Method and device for segmenting retinal blood vessels in fundus image

Technical Field

The invention relates to the field of computer internet, in particular to a method and a device for segmenting retinal blood vessels in a fundus image.

Background

Among various kinds of information that humans receive from the outside, about 80% or more of the information comes from the vision. The eye is the most important sensory organ of the human body. The optic nerve of the fundus is the part of the brain which extends outwards and is an important visual organ, and fundus diseases often cause hypopsia or permanent loss. In addition, ocular fundus changes due to ocular fundus circulatory disorder diseases and systemic diseases may be manifested to varying degrees in the retina and choroid. Therefore, the fundus picture can be processed to provide an early diagnosis or prognosis judgment function for certain general diseases.

The traditional fundus examination method depends on fundus pictures and observation and analysis of doctors for examination, and is difficult to accurately, objectively and comprehensively analyze fundus images due to the influence of various factors such as shooting, flushing and expanding, the resolving power of human eyes and the like. The fundus retinal blood vessel is used as an important characteristic of a fundus image and is a precondition and a basis for various analysis works, so that the fundus retinal blood vessel image extraction method has extremely important significance for researching blood vessel segmentation, and whether the outline of the fundus retinal blood vessel can be completely extracted is a key factor for the quality of subsequent fundus image processing and analysis.

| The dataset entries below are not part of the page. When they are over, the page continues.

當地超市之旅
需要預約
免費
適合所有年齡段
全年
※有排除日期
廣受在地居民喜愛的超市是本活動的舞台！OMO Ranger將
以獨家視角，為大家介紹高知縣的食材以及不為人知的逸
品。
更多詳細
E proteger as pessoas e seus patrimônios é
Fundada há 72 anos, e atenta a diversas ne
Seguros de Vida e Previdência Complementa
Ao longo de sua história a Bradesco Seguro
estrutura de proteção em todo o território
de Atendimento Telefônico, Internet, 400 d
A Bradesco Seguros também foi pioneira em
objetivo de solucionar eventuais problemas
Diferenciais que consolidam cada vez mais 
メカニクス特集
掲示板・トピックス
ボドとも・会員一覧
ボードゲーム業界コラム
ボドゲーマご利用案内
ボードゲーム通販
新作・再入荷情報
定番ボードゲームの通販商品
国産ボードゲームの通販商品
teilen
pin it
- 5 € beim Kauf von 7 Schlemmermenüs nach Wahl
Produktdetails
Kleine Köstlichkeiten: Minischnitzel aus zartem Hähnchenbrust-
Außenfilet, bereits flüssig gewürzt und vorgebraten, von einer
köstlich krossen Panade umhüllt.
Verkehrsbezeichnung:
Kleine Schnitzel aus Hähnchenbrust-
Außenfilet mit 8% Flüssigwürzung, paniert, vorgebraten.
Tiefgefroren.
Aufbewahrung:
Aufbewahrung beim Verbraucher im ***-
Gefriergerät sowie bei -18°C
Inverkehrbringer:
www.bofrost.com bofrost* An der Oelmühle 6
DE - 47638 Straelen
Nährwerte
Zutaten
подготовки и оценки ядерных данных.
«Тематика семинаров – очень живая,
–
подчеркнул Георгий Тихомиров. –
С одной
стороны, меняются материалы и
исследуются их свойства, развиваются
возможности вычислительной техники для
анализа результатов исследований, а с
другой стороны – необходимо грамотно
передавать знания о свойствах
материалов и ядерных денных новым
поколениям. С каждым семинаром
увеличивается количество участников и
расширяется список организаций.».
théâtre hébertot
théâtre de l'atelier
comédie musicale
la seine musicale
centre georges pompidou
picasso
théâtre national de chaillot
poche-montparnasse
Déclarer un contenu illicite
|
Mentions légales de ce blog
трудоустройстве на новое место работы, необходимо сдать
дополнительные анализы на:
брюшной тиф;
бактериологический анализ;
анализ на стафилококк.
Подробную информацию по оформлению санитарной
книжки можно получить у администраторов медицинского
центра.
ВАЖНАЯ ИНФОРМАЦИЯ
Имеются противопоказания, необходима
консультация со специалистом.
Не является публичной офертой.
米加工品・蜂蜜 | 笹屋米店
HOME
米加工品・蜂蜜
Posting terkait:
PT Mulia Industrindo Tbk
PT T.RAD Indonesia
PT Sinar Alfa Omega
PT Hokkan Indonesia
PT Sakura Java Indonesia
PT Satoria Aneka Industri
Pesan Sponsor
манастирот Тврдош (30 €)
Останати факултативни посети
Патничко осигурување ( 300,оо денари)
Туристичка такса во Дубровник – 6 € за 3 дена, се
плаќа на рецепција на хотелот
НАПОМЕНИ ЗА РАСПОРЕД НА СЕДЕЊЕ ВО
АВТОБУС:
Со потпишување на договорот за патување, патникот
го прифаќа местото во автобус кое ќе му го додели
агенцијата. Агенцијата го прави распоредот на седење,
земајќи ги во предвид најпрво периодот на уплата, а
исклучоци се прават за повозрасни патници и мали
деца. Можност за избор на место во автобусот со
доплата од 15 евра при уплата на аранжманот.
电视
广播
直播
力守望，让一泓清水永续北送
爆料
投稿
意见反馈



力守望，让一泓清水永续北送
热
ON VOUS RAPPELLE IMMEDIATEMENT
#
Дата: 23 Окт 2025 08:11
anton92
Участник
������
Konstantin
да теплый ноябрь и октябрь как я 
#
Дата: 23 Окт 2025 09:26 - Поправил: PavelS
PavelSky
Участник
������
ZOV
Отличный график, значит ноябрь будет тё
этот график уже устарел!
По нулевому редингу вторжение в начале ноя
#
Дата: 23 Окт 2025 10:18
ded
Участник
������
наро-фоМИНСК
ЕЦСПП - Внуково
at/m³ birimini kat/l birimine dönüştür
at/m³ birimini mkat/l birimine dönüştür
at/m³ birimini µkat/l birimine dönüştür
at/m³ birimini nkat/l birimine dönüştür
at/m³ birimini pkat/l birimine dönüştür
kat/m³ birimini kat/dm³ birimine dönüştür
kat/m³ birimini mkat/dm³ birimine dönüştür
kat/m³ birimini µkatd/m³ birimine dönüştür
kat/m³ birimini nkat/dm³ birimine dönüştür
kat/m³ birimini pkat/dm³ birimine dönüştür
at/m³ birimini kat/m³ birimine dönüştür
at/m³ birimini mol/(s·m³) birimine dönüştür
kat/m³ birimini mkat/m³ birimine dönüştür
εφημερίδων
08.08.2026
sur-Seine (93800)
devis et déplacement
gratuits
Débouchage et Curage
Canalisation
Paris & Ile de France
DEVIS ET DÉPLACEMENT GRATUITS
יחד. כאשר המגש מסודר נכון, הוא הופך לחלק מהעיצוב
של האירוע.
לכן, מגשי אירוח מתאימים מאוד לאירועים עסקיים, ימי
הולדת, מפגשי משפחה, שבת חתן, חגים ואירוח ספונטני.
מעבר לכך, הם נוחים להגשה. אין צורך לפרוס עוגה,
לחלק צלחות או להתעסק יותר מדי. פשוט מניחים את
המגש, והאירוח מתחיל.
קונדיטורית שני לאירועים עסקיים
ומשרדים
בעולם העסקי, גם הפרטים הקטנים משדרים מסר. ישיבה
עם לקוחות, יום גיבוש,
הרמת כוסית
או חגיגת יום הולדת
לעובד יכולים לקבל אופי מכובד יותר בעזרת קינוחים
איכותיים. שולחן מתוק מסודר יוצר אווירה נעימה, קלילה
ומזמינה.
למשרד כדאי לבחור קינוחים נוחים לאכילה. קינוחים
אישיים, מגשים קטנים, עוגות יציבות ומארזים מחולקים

The segmentation of the retinal blood vessel can position the position of the blood vessel to reduce misdiagnosis of lesion, and meanwhile, the blood vessel tree can be detected through the segmentation of the blood vessel and the geometric relationship of the blood vessel tree is established to assist the examination of the optic disc and the recess, and various parameters of the blood vessel can be obtained through the segmented blood vessel to examine the abnormality of the blood vessel. One of the most important signs that hypertension and diabetes exhibit on the retina is abnormal malformation of blood vessels, such as: arteriovenous imprints, copper wire or silver wire arteries, and changes in tortuosity and branch angle, among others. However, in the face of large-scale crowd analysis and observation, limitation, lack of accuracy, consistency and repeatability occur, so that retinal blood vessels need to be divided and displayed to a viewer as a retinal image with blood vessel morphological measurement data (such as tortuosity, branch angle and the like) and abnormality detection marks (such as arteriovenous indentation, copper wire-shaped or silver wire-shaped artery, abnormal protruding area and the like) to help the viewer to make final judgment. The viewer can observe the form of the retina and the detection result of the abnormality only through the user interface, and then identify the pathological change signs of the retina. Therefore, the screening efficiency and accuracy can be greatly improved. The first condition for analyzing retinal blood vessels is that blood vessels can be accurately segmented from fundus images.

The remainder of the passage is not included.